Reviewed by David Stifter, Universität Wien, Austria
In this syntactic study of Finnish, Satu Helena Manninen explores a language that has rarely received attention in the generative tradition. In the introduction, M describes the purpose of her study: to investigate the syntactic function and behavior of manner adverbials—specifically, their forms, licensing, hierarchical and linear positions, and relation to other verb phrase adverbials. (Adverbials in subordinate clauses are not included in this investigation.)
Finnish is an agglutinative language with a great quantity of inflectional and derivational morphology. As a consequence, adverbials—unlike adverbs—are realized as nouns, adjectives, numerals, nonfinite verbs, and prepositional and postpositional phrases. M aims to present a uniform analysis of adverbials of these different types.
In Ch. 2, ‘The minimalist framework and the structure of Finnish sentences’, M explains the theoretical foundations of her study and provides an account of the functional structures of Finnish sentences. In Ch. 3, ‘Adverbials and functional categories’, she contrasts previous treatments of adverbials, including Richard Kayne’s antisymmetry theory (The antisymmetry of syntax. Cambridge: MIT Press, 1994) and minimalism as well as the feature based theories of Guglielmo Cinque (Adverbs and functional heads: A cross-linguistic perspective. Oxford: Oxford University Press, 1999), Artemis Alexiadou (Adverb placement: A case study in antisymmetric syntax. Amsterdam: John Benjamins, 1997), and Christopher Laenzlinger (Comparative studies in word order variation: Adverbs, pronouns, and clause structure in Romance and Germanic. Amsterdam: John Benjamins, 1998).
In Ch. 4, ‘The structure of Finnish manner adverbials’, M demonstrates that Finnish adverbials, derived from nouns and adjectives, always inflect for lexical case.
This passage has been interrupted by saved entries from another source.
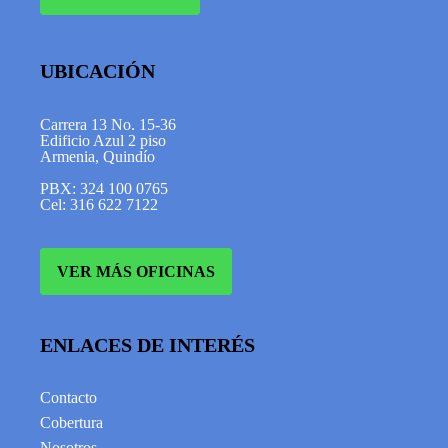
UBICACIÓN
Carrera 13 No. 15-36
Edificio Azul 2 piso
Armenia, Quindío
PBX: 324 100 0765
Cel: 316 622 7122
VER MÁS OFICINAS
ENLACES DE INTERÉS
Contacto
Cobertura
Nosotros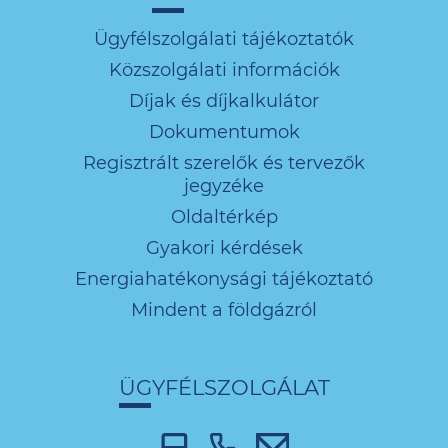
Ügyfélszolgálati tájékoztatók
Közszolgálati információk
Díjak és díjkalkulátor
Dokumentumok
Regisztrált szerelők és tervezők
jegyzéke
Oldaltérkép
Gyakori kérdések
Energiahatékonysági tájékoztató
Mindent a földgázról
ÜGYFÉLSZOLGÁLAT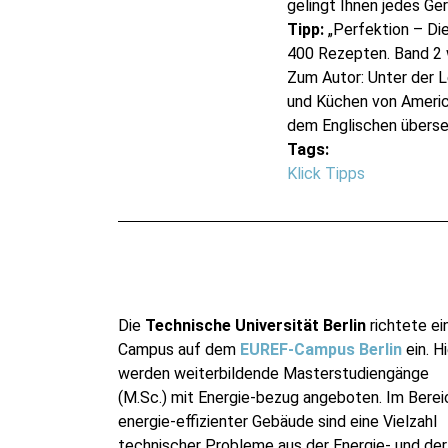
gelingt Ihnen jedes Ger
Tipp:
„Perfektion – Die
400 Rezepten. Band 2 
Zum Autor: Unter der L
und Küchen von Americ
dem Englischen überse
Tags:
Klick Tipps
Die
Technische Universität Berlin
richtete ei
Campus auf dem
EUREF-Campus Berlin
ein. Hi
werden weiterbildende Masterstudiengänge
(M.Sc.) mit Energie-bezug angeboten. Im Berei
energie-effizienter Gebäude sind eine Vielzahl
technischer Probleme aus der Energie- und der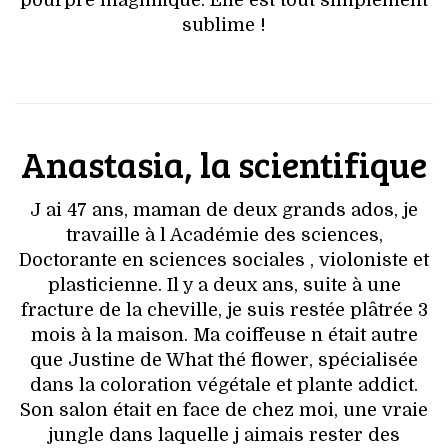
pourpre magnifique. Elle est tout simplement
sublime !
Anastasia, la scientifique
J ai 47 ans, maman de deux grands ados, je
travaille à l Académie des sciences,
Doctorante en sciences sociales , violoniste et
plasticienne. Il y a deux ans, suite à une
fracture de la cheville, je suis restée plâtrée 3
mois à la maison. Ma coiffeuse n était autre
que Justine de What thé flower, spécialisée
dans la coloration végétale et plante addict.
Son salon était en face de chez moi, une vraie
jungle dans laquelle j aimais rester des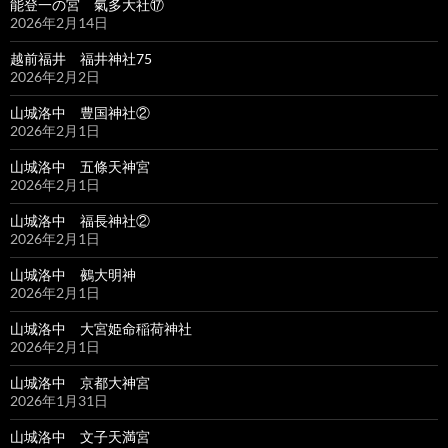
能登一の宮 氣多大社⑰
2026年2月14日
越前福井 福井神社75
2026年2月2日
山城洛中 豊国神社②
2026年2月1日
山城洛中 五條天神宮
2026年2月1日
山城洛中 福長神社②
2026年2月1日
山城洛中 鵺大明神
2026年2月1日
山城洛中 大宮姫命稲荷神社
2026年2月1日
山城洛中 京都大神宮
2026年1月31日
山城洛中 文子天満宮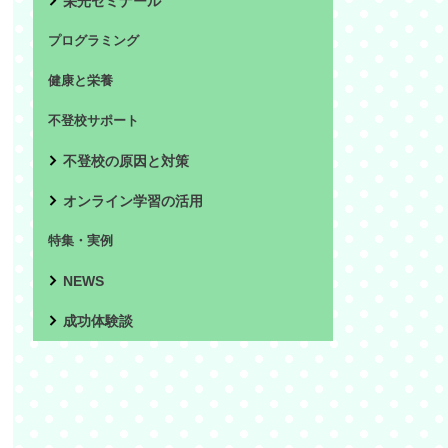
栄光ゼミナール
プログラミング
健康と栄養
不登校サポート
不登校の原因と対策
オンライン学習の活用
特集・実例
NEWS
成功体験談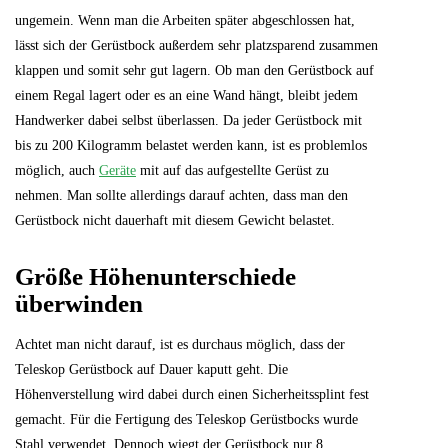
ungemein. Wenn man die Arbeiten später abgeschlossen hat,
lässt sich der Gerüstbock außerdem sehr platzsparend zusammen
klappen und somit sehr gut lagern. Ob man den Gerüstbock auf
einem Regal lagert oder es an eine Wand hängt, bleibt jedem
Handwerker dabei selbst überlassen. Da jeder Gerüstbock mit
bis zu 200 Kilogramm belastet werden kann, ist es problemlos
möglich, auch
Geräte
mit auf das aufgestellte Gerüst zu
nehmen. Man sollte allerdings darauf achten, dass man den
Gerüstbock nicht dauerhaft mit diesem Gewicht belastet.
Größe Höhenunterschiede
überwinden
Achtet man nicht darauf, ist es durchaus möglich, dass der
Teleskop Gerüstbock auf Dauer kaputt geht. Die
Höhenverstellung wird dabei durch einen Sicherheitssplint fest
gemacht. Für die Fertigung des Teleskop Gerüstbocks wurde
Stahl verwendet. Dennoch wiegt der Gerüstbock nur 8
From distributional observations she concludes that even true adverbs (i.e. adverbs with exclusively adverbial affixes) are case-inflected, and thus, all adverbial subcategories can be uniformly analyzed as ‘kasus phrases’ (kPs) or as prepositional or postpositional phrases (PPs).
Ch. 5, ‘A theory of layered VPs’, deals with the structure of Finnish sentences. M assumes that verb phrases (VPs) have a layered structure, which consists of a lexical verb with only a very basic meaning and several little vPs that each add a semantic dimension such as agentivity and causativity. Ch. 6 is concerned with ‘The position of Finnish manner adverbials’. M assumes that both obligatory and optional manner adverbials, uniformly treated by the computational system of language, should be seen as arguments of the verb. Whereas the order of themes and manner adverbials in Finnish is fixed, the order of sentence-final adverbials (e.g. manner, place, time) is not. M hypothesizes that sometimes an unambiguous hierarchical structure does not need an unambiguous linear ordering. She argues that her analyses, primarily supported by Finnish data, will hold for other languages as well.
Although intended for a general audience of those interested in Finnish linguistics, the technical language limits the readership primarily to scholars with a good understanding of generative linguistics. The arguments are clearly arranged, and regular summaries at the beginnings and the ends of the chapters and sections promote clarity.